Tek Girl’s Journal

Unfortunately, super powers run in our family.

That’s what I think, anyway.  My dad was sort of a superhero when he was younger.  He wasn’t one of the big, famous ones like Mighty Man.  He didn’t have super strength or x-ray vision, and he couldn’t fly – not on his own, anyway.  He was a science hero, which means he could make all sorts of technologies work, even if he didn’t really understand them.

You might think that would be a pretty cool power to have, but when all the other superheroes can smash buildings or grow to giant size, or travel at super-speed, it’s not that impressive to take stuff apart and put it together again in a new way. 

My dad never appreciated his power.  He wasn’t the most creative guy, so rather than building cool, crazy robots or constructing gravity ray projectors or designing new artificial intelligences, he usually just fixed stuff for the other heroes. 

They called him Tek Kid, and he ended up being a sidekick for a big, dumb blonde superhero called “Mighty Achilles.”   They got along OK in public, but dad never liked that Achilles was always calling him “little buddy” and “little pal,” and he thought his partner was kind of a jerk.  I think dad always wished he had been the one with the super strength instead.

Dad met my mom when she was working for a big, bad supervillain called “Bruiser.”  I think she might have some kind of power, because regular people don’t last very long around supervillains, and she was with Bruiser for awhile.

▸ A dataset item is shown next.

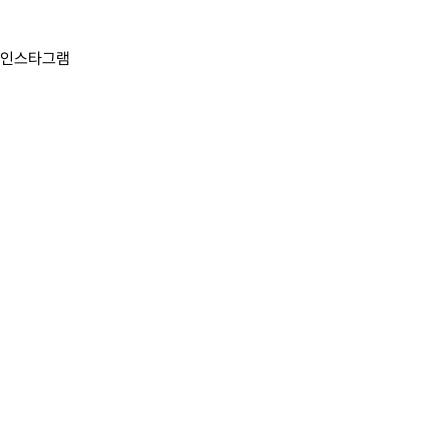
인스타그램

Mom doesn’t talk about those times. She just says she had a “bad girl” phase, and she wanted to put all that behind her when she and dad both decided to retire from the superhero/villain lifestyle and raise a normal family.  As far as she was concerned, that stuff was something to forget from a long time ago.

But then my older brother Matt had his 14th birthday.

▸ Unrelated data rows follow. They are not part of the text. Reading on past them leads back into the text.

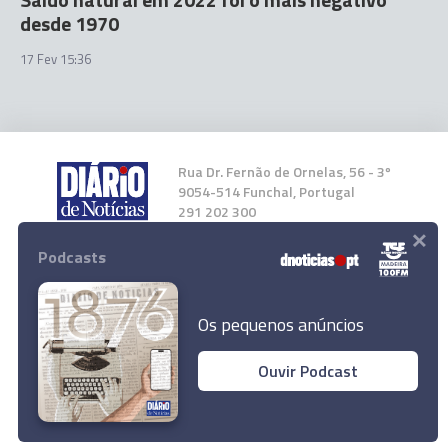
desde 1970
17 Fev 15:36
Rua Dr. Fernão de Ornelas, 56 - 3º
9054-514 Funchal, Portugal
291 202 300
×
Podcasts
Instale a nossa App
Os pequenos anúncios
Ouvir Podcast
© 2023 Empresa Diário de Notícias, Lda.
Todos os direitos reservados.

Matty was always a small, sickly kid.  He was born premature, and mom says he almost died a couple of times in the ICU. While he grew, he was usually the smallest in his class all through school, not too good at sports, and he got picked on a lot. My dad tried to help him with that, but he always wanted Matty to stand up and fight back, and Matty came home with a lot of bruises.

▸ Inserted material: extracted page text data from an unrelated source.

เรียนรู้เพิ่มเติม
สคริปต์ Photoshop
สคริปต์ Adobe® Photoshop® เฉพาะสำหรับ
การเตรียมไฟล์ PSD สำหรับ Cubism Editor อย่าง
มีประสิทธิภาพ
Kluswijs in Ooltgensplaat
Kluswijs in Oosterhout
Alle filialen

So when the growth spurt finally came, it was amazing. Like I said, I think super powers run in our family.  Almost overnight Matty became big Matt.  A week earlier, he was shorter than me, and all of a sudden he was almost eye-to-eye with dad.  He looked like a different person. And he was strong.  Not just healthy teenage boy strong, but superstrength-level, car-lifting, building-breaking strong.  And he’s still growing.

Mom was worried.  She was afraid that the dramatic change would cause problems and call a lot of attention to Matty and to the family.  Mom didn’t want anything more to do with the superhero life, and certainly didn’t want Matty to be involved either.

Dad reacted differently to Matt’s change.  I think he was thrilled.  Matt looked like the tall, athletic son that little Matty had never been.  And even better, Dad thought that with proper training (by Dad), Matt could be a better superhero than Mighty Achilles, and maybe even better than Mighty Man himself.

Matty’s change came during summer break, so we ended up moving to someplace where nobody would wonder why a different Matt was showing up on the first day of school.  It’s been hard moving away from our friends and familiar surroundings, but that hasn’t been the hardest part.

Mom and Dad are always fighting about what to do about Matt’s powers.  Dad thinks that we can’t hold Matt back from living up to his potential.  He thinks he can train him to be a great superhero.  Meanwhile, mom wants Matty to have nothing to do with superheroing.  She says terrible things can happen to people involved with superheroes and villains.

I’m worried that this super-power stuff is going to tear our family apart.

And I haven’t even told them about my powers.